Capítulo Cinquenta e Um: A Caminho do Banquete
Ainda não anoitecera quando Xu Zhiqiong chegou cedo ao gabinete. Naquele dia, o ambiente parecia diferente: Xu Zhiqiong percebeu que muitos colegas estavam mais calorosos com ele.
Por exemplo, o velho Ning Wenyu, que costumava guardar o portão, normalmente sequer lhe dirigia o olhar, mas desta vez fez questão de se levantar para cumprimentá-lo.
— Zhiqiong, chegou tão cedo! Jovem dedicado e esforçado, tem um futuro brilhante pela frente!
Será que o velho tomou suco de cana? Como está com a língua tão doce hoje?
Ao entrar, Xu Zhiqiong pretendia ir direto ao calabouço, mas foi interceptado por Deng Yonglai, responsável pelo armamento.
— Zhiqiong, o Capitão Yi pediu que eu te escolhesse uma boa espada. Procurei por dias, mas nada digno. Hoje chegaram dez novas lâminas do ateliê e guardei uma para você. Veja com atenção, é de altíssima qualidade!
O que está acontecendo? Uma espada para mim?
Depois de mais de quinze dias no gabinete, finalmente estou recebendo uma arma?
Xu Zhiqiong desembainhou a espada. Tinha algum conhecimento de armas, aprendido na academia, e pôde notar: era uma lâmina excepcional.
Deng Yonglai era conhecido por seu temperamento difícil e pouca simpatia com os novatos. Espadas desse calibre eram destinadas apenas à elite. Por que será que ele me deu uma?
Xu Zhiqiong pendurou a espada e se preparava para ir à prisão quando Sik Cheng, responsável pelos serviços gerais, veio ao seu encontro.
Apesar de cuidar das tarefas menores, Sik Cheng detinha enorme poder: tudo que se referia ao cotidiano dependia dele, e até os veteranos lhe tratavam com respeito.
Mas, naquele dia, ele próprio saudou Xu Zhiqiong.
— Zhiqiong, mandei prepararem um quarto para você, mas como sai cedo nas rondas noturnas, nunca consegui te avisar.
Até dormitório preparado para mim?
Tantas mudanças repentinas deixaram Xu Zhiqiong perplexo, mas logo percebeu o motivo.
Ma Guangli estava em meio a um grupo de colegas, narrando uma história.
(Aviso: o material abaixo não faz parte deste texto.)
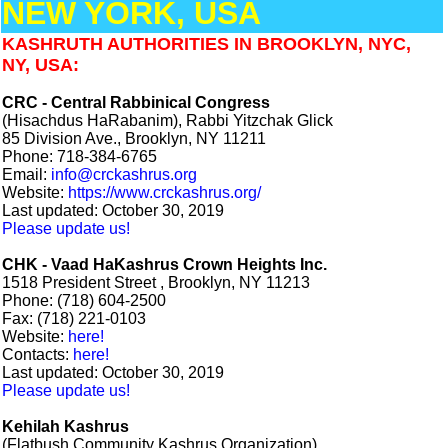
NEW YORK, USA
KASHRUTH AUTHORITIES IN BROOKLYN, NYC,
NY, USA:
CRC - Central Rabbinical Congress
(Hisachdus HaRabanim), Rabbi Yitzchak Glick
85 Division Ave., Brooklyn, NY 11211
Phone: 718-384-6765
Email:
info@crckashrus.org
Website:
https://www.crckashrus.org/
Last updated: October 30, 2019
Please update us!
CHK - Vaad HaKashrus Crown Heights Inc.
1518 President Street , Brooklyn, NY 11213
Phone: (718) 604-2500
Fax: (718) 221-0103
Website:
here!
Contacts:
here!
Last updated: October 30, 2019
Please update us!
Kehilah Kashrus
(Flatbush Community Kashrus Organization)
— Aquele Zhou Haiqin não vale nada! Segurou a mão da irmã Lin e queria sequestrá-la. Xu Zhiqiong interveio, e Zhou Haiqin, furioso, começou a ofendê-lo. Vocês sabem como Zhiqiong é calado, tive que ajudar! Diante de mim, ousam sequestrar uma cidadã? Não respeitam a lei? Zhou Haiqin ignorou, atacou Zhiqiong com uma espada. Achei que precisava intervir, mas Zhiqiong foi mais rápido — agarrou os cabelos do infame e... zás! Credo!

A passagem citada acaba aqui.